Nissan Heritage Center Revs on the road
It’s a unexceptional-looking building next to a unexceptional-looking factory near Yokohama, Japan. Yet inside is an enormous collection of various Datsuns and Nissans, the automaker’s history carefully lined up in rows.
First car inside the door is the diminutive Datsun 12, a car that looks like it would fit in the bed of a modern Nissan Titan pickup. At the far side of the display are race cars–one called the “Monster Bird”–with up to 800 horsepower and the winner’s laurels at such races as the 24 Hours of Daytona.
We’ve put together a “stroll” though the collection, not surprisingly concentrating on the sports and race cars.
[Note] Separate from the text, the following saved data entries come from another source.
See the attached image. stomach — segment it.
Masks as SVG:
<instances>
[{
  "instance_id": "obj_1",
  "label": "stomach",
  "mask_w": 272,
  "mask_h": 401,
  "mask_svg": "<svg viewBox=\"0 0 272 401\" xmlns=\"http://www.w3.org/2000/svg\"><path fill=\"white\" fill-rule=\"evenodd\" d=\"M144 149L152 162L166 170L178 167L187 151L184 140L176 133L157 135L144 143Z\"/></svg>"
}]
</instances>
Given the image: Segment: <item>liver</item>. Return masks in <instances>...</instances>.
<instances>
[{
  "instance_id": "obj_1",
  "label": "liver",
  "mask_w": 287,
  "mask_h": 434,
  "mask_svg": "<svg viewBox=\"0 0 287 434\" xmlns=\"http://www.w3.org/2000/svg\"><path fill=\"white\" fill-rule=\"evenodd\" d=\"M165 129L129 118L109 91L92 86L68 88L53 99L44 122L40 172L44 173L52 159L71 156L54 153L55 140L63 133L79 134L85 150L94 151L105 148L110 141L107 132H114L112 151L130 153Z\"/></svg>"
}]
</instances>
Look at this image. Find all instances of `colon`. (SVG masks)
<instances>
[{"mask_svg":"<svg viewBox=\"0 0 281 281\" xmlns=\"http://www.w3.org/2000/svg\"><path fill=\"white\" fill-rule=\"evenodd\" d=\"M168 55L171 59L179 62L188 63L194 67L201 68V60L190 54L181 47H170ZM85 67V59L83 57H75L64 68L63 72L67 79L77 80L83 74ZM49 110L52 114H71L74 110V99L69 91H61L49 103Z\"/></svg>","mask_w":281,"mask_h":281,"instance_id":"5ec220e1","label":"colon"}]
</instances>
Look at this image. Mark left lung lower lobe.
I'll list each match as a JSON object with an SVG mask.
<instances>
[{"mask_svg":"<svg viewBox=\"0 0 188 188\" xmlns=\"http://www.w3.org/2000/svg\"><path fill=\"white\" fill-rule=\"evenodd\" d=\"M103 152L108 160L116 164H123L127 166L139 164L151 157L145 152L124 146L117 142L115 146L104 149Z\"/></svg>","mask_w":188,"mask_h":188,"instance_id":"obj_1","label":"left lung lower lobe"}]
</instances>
We all know the Z car from its first launch as it became a big part of the U.S. sports car scene. This happens to be one we didn’t get, a Z432 with the Skyline twin-cam engine.



A car Nissan should have built. While Honda was developing the NSX to take on struggling Ferrari and Porsche in the mid-1980s, Nissan was working on the MID4…mid-engine with 4-wheel drive. They even got to a second-generation version, seen here, the MID4 II with 330 horsepower and 4-wheel steering. Mission scrubbed…darn shame.
There’s nothing fancy about the Nissan Heritage Center, but the rows of cars chronicle the automaker’s history and are detailed on an extensive website.
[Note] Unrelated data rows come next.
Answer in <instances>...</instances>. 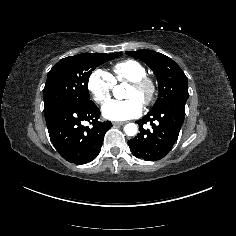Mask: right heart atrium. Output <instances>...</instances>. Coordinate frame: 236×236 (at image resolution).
Segmentation results:
<instances>
[{
	"label": "right heart atrium",
	"instance_id": "1",
	"mask_svg": "<svg viewBox=\"0 0 236 236\" xmlns=\"http://www.w3.org/2000/svg\"><path fill=\"white\" fill-rule=\"evenodd\" d=\"M87 85L93 101L100 106L111 99L115 90L113 77L101 69H96L91 73Z\"/></svg>",
	"mask_w": 236,
	"mask_h": 236
}]
</instances>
An almost CanAm car, the 1968 Nissan R381 was powered by a 5460-cc Chevrolet V-8 with a Hewland gearbox. Built for the Japan Grand Prix, it was nicknamed the “Monster Bird.” That rear wing is actually two wings, the left and right sides being individually adjustable.


Before it became part of Nissan, Prince was into racing and determined to beat Porsche. It developed the R380I for the Japan Grand Prix and did the trick in 1966, beating Porsche 906s.

This R380 was built by Prince before its merger with Nissan. The car’s claim to fame was setting 7 international speed records. In the ultimate form–now as the Nissan R380A-III–the car had a 250-horsepower GR8 inline twin-cam six.


Nissan rallied the Fairlady Z with success, this car winning the 1971 Safari Rally driven by E. Hermann / H. Schuller.


At first Nissan bought chassis for its Group C racers, but then created its own for the R91CP. The reward? This car won the 1992 24 Hours of Daytona driven by Masahiro Hasemi, K. Hoshino, and Toshio Suzuki, a first for an all-Japanese team.




For 2002, Nissan raced the BNR34 version of the Skyline GT-R in the Japan GT Championship.